| Problem details |
Out of the entries that follow, copy each line containing "Gayrimenkul".

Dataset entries
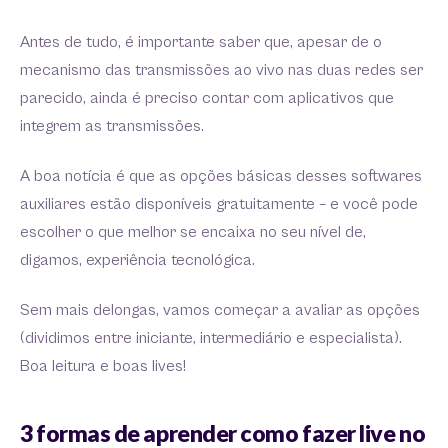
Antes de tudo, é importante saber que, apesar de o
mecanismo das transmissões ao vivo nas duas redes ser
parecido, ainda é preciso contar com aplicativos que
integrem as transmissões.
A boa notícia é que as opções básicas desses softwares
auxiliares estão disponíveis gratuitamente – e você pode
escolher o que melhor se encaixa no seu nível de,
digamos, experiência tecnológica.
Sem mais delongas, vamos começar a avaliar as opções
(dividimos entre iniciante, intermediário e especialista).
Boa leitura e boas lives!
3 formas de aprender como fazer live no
---
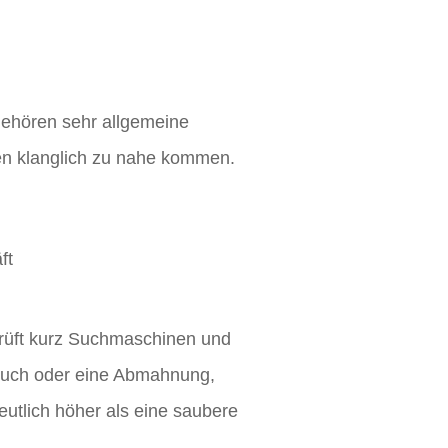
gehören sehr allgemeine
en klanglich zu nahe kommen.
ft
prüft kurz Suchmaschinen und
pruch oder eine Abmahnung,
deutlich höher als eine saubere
--
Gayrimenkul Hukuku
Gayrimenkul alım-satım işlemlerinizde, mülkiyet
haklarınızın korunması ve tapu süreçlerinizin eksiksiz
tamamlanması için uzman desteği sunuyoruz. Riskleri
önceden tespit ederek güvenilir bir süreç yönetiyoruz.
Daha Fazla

| Output below |
Gayrimenkul Hukuku
Gayrimenkul alım-satım işlemlerinizde, mülkiyet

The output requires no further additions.